Companioning

phelamanga

I love learning. New words or concepts bring me to a place of vibratory excitement and pleasure. I am a cheap date! Today, a beautiful woman who has worked with hospice patients for years taught me the word, companioning. From the word companion: “com” for with and “pan” for bread. Someone you would share a meal with – a friend, an equal. When we are on the healing journey we are companions. When you become a patient/client at  Wellspring Holistic Center, we become companions on the road to health and wellness.

The word “treat” comes from the Latin root word “tractare,” which means “to drag.” Personally I do not want to be dragged , nor do I want to drag you (although sometimes we do need a little gentle push or nudge – ok, or a good whack over the head!).

I like the term companioning instead of treating. Dr. Alan Wolfelt has made the word companion into a verb, because it really does capture the essence of what complementary/alternative medicine is about: listening, sharing, supporting, communing, and advocating. A great meal has all of these components, doesn’t it?
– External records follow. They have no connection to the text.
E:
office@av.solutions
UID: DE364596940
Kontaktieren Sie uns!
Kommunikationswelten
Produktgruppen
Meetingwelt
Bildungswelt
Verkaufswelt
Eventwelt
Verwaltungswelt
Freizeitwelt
Here are Dr. Wolfelt’s 11 tenets of companioning:

  1. Companioning is about being present to another person’s pain; it is not about taking away pain.
  2. Companioning is about going to the wilderness of the soul with another human being; it is not about thinking you are responsible for finding the way out.
  3. Companioning is about honoring the Spirit; it is not about focusing on the intellect.
  4. Companioning is about listening with the heart; it is not about analyzing with the head.
  5. Companioning is about bearing witness to the struggles of others; it is not about judging or directing those struggles.
  6. Companioning is about walking alongside;it is not about leading or being led.
  7. Companioning is about discovering the gifts of sacred silence; it is not about filling up every moment with words.
  8. Companioning is about being still; it is not about frantic movement forward.
  9. Companioning is about respecting disorder and confusion; it is not about imposing order and logic.
  10. Companioning is about learning from others; it is not about teaching them.
  11. Companioning is about compassionate curiosity; it is not about expertise.

This mixed with a healthy dose of science, years of professional training and clinical practice seems like an amazing recipe for healing.

See you at the table – I’m saving you a seat!